We went to bed. It was too dark to read.

CHAPTER 23

REBUILDING

I didn't know what day it was anymore. But whatever day it was, it was the day we rebuilt the Rocket.

We both slept good. The sun was halfway up the sky by the time we crawled out of our beds. We both had stubble on our chins.

For breakfast we each drank a glass of stale water. Dad didn't act hungry. I didn't mind a growling stomach.

We went outside to investigate the aftermath of the storm. The old locust tree was lying on its side. Like it had gotten tired and wanted to rest, with the garden as its bed. The dirt was stained where the tree's branches had squished the last of the green tomatoes.

Other than the tree, the storm hadn't messed things up too much. The hail had made dents here and there, shredded some leaves. But the house was still standing. No windows broke. The place where the granary had been was now a giant black spot encircled by a rusty moat.

We went to the shed and looked at the Rocket parts. When he dismantled the thing, Dad had laid everything out in a spiral in the order he'd removed it. The tools were all on the workbench. Ring expander, ring compressor, socket wrenches, gear puller. All of it. It was a kit. It had instructions. You just needed to know how to read them.

I said, “Let's put it together.”

Dad insisted that we clean the parts before we assemble them. “Clean 'em with gas.”

I said, “We don't have any gas.”

“Siphon some out of your car.”

“We did that already.”

“Then get some out of my pickup.”

“The only fuel we have is in the pickup. I ain't wasting it to clean an intake valve.”

“Do it.”

Asshole.

I stuck the surgical tubing into the tank and sucked. I felt like an idiot. Nothing came out. I climbed in the cab and checked the fuel gauge. Empty.

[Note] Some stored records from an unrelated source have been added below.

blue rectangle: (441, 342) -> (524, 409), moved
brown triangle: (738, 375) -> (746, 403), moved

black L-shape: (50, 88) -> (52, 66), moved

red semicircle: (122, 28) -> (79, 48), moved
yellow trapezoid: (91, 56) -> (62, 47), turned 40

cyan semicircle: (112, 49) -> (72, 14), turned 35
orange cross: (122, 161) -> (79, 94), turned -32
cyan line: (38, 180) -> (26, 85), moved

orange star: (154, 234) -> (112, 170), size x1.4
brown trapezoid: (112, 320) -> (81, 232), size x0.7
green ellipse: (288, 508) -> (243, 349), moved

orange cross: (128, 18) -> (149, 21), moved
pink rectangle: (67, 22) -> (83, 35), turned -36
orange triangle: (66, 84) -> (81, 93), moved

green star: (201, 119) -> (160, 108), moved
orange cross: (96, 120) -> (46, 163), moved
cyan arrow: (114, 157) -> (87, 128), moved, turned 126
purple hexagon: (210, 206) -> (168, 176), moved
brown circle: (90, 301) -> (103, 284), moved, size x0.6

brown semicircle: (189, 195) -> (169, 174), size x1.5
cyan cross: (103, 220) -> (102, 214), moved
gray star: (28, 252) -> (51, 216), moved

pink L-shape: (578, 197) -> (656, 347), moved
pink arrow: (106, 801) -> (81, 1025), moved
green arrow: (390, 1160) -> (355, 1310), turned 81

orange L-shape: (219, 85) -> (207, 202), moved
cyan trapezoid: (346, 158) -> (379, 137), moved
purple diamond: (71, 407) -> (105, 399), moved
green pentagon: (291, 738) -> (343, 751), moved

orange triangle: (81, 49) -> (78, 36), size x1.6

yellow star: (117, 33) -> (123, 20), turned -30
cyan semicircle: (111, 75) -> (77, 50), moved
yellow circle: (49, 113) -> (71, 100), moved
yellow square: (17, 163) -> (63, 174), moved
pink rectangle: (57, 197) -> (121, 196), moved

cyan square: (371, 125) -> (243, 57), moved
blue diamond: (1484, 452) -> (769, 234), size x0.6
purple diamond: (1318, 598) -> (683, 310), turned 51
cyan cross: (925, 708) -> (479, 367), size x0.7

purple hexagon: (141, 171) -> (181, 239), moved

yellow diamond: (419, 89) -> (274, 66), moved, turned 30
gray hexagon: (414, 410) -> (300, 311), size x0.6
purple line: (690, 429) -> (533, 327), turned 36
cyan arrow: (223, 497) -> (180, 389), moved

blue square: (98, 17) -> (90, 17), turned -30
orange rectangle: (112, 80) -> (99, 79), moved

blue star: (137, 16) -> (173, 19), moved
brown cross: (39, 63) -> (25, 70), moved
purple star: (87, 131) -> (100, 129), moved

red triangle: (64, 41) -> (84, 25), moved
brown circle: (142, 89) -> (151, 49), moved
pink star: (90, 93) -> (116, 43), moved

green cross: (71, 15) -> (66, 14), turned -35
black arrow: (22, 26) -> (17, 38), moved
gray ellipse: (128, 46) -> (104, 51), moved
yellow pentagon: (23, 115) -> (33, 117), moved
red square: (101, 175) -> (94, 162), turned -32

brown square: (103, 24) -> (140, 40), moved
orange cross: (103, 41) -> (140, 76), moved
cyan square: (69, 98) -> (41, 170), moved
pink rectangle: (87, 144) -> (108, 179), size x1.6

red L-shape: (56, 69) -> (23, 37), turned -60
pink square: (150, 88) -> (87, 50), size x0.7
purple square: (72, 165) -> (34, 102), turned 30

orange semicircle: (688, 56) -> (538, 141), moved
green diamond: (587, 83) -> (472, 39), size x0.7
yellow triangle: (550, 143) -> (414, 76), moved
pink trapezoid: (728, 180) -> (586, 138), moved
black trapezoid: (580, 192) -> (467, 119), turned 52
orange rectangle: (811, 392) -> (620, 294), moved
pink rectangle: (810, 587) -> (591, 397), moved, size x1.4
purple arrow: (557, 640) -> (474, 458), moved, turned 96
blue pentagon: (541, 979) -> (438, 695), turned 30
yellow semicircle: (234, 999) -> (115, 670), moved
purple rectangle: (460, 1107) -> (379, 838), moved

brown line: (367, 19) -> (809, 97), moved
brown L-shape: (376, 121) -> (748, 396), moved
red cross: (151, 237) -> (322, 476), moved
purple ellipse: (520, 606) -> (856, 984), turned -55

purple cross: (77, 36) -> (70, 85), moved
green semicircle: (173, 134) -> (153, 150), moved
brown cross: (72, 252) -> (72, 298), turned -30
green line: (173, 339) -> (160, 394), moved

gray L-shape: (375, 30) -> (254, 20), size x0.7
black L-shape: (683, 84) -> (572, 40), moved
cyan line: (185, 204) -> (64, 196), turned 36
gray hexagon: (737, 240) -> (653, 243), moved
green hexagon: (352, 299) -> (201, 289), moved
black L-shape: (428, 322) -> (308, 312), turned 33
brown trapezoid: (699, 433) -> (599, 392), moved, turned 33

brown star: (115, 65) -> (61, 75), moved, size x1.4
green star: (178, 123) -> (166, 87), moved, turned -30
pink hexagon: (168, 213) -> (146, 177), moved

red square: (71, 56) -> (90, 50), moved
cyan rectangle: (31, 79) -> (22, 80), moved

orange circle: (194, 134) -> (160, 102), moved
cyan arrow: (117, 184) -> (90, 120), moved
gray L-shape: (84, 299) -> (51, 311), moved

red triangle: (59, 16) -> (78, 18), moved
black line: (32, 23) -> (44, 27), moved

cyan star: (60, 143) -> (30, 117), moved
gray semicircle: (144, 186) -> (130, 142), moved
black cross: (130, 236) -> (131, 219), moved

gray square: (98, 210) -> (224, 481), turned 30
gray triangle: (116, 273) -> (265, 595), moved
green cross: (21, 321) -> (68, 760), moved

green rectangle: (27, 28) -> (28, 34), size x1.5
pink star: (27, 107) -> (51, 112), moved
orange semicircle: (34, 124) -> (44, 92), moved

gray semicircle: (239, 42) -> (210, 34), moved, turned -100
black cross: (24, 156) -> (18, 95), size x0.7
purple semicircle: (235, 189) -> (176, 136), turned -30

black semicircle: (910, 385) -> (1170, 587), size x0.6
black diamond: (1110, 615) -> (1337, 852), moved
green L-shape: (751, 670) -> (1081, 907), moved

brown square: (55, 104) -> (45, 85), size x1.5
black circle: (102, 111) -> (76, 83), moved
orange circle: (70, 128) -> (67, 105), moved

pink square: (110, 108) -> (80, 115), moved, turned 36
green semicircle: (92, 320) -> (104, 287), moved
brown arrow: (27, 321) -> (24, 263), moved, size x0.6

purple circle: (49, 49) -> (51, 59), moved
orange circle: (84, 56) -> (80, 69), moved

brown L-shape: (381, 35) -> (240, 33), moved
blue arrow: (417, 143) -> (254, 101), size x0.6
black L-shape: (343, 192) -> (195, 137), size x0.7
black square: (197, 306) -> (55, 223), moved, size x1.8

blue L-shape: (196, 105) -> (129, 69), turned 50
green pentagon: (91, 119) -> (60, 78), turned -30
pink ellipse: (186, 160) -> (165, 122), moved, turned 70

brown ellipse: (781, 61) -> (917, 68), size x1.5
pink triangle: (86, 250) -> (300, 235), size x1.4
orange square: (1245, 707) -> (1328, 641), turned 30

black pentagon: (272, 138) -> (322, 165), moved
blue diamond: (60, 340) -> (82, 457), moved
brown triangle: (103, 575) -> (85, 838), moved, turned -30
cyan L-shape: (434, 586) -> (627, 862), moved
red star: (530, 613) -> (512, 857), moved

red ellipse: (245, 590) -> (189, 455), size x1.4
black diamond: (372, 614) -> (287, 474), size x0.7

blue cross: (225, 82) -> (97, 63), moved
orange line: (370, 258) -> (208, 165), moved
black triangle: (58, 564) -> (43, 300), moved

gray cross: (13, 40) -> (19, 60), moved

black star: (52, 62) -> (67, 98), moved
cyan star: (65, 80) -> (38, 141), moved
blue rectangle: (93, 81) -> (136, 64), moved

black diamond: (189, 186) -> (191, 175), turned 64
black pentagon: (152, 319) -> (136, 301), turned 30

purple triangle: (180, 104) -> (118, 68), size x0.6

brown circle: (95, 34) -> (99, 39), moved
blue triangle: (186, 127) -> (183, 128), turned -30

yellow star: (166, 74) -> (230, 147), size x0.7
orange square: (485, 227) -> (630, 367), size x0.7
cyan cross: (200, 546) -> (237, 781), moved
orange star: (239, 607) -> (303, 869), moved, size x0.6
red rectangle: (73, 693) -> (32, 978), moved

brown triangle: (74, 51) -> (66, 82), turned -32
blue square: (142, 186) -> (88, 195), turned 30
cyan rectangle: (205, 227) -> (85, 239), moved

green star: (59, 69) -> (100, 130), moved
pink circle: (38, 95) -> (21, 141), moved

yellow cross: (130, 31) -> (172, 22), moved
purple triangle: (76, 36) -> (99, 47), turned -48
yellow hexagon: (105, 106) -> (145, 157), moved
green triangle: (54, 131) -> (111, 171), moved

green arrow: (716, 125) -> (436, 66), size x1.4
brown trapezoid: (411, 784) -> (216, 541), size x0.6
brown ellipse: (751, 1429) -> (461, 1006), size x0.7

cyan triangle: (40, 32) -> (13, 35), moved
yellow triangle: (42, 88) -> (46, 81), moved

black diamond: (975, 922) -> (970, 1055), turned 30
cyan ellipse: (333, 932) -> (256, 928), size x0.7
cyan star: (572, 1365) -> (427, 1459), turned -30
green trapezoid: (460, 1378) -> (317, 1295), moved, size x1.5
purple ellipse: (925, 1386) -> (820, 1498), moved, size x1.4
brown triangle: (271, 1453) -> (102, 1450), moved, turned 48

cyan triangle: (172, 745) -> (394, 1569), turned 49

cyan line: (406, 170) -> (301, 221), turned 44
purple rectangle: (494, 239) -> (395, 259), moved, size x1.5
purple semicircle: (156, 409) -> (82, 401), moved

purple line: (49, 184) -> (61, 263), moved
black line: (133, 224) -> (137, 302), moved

“How the hell did that happen?”

Pa said, “Someone must have driven it somewhere.”

“Genius.”

“Sounds like a personal problem.”

There's always gas somewhere. I brought the surgical tubing to every engine in the shed, every tractor on the estate. Most of them were dust-dry, but I still gathered about a quarter gallon of gasoline, sloshing in that ice cream bucket.

By then, Dad had forgotten that he wanted to clean the parts.

He sat on a bucket and watched as I attached the Rocket back to itself. It was a real paint-by-numbers deal.

“I got this figured out, Pa. You ain't as smart as I thought you were. All this mechanical genius I thought you had is nothing but knowing what goes where.”

He said, “Same as making babies.”

“Putting the Rocket together is easier, I reckon. No wedding.”

“You think you'll ever get married?”

I accidentally thought of Clarissa. “Doubtful.”

Pa said, “I always thought I'd be a grandpa.”

“You ain't.”

He said, “You did other things good, though.”

I said, “Thanks. Like what?”

“Oh.” He paused. The pause expanded, stretched its legs, took a walk around the shed, and didn't come back.

I kept twisting the screwdriver.

Time lapse. Steady work. A string of small clouds brought strobes of shade, hours went by, everything went where it belonged, and then the Rocket was ready. I checked the bolts that held the wheels on the frame.

Dad steadied a funnel while I poured our last quarter gallon of fuel from the ice cream bucket into the tank.

Tweak the throttle. Pull the choke. Stomp the footfeet and putt-putt-putt. The Rocket was arisen for the third time. We didn't even bother to ride it. I shut it off. No need to waste fuel.

Pa patted the seat. “You know what I like about you?”

“What's that, Pa?”

“Nothin'.”

“Me, too. Now let's get some tomatoes in our bellies.”

Dad said, “I suppose I should get the mail.”

While Pa went to the mailbox, I went inside. I cracked open a jar of tomatoes. They must of smelled grand. For a moment, I just looked at them, glistening. I plucked one from the jar and dropped it down my throat. Dear lord, that room-temperature tomato was heaven. The seeds sliding over my tongue. I poured two pint jars of tomatoes into a pot and stirred them on the dead stove. I flavored them with salt.

Pa was still getting the mail. I opened the door and hollered, hands cupped around my mouth. “Dinner, Pa!”

He yelled back, “Hold up. I got something.”

His voice should have come from the direction of the mailbox, but it came from the shed. I hoped he wasn't taking the Rocket apart again. I hollered back, “Something good?”

“Yep,” he said.

CHAPTER 24

JUNIPER BUSH

I stepped out of the house and walked toward Dad. He was next to the shed, poking a jack handle into a juniper bush he'd planted twenty-five years ago. In a land where things refuse to grow, he always treated that juniper right. It was taller than he was.

I said, “It's lunchtime.”

“There's a snake in there.”

This had some potential. “Rattler or bull?”

“Bull, I think. Big one.” He pointed from the juniper to where I was standing. “About that long.” Twelve feet.

“Right.”

He said, “I was thinking we should catch it.”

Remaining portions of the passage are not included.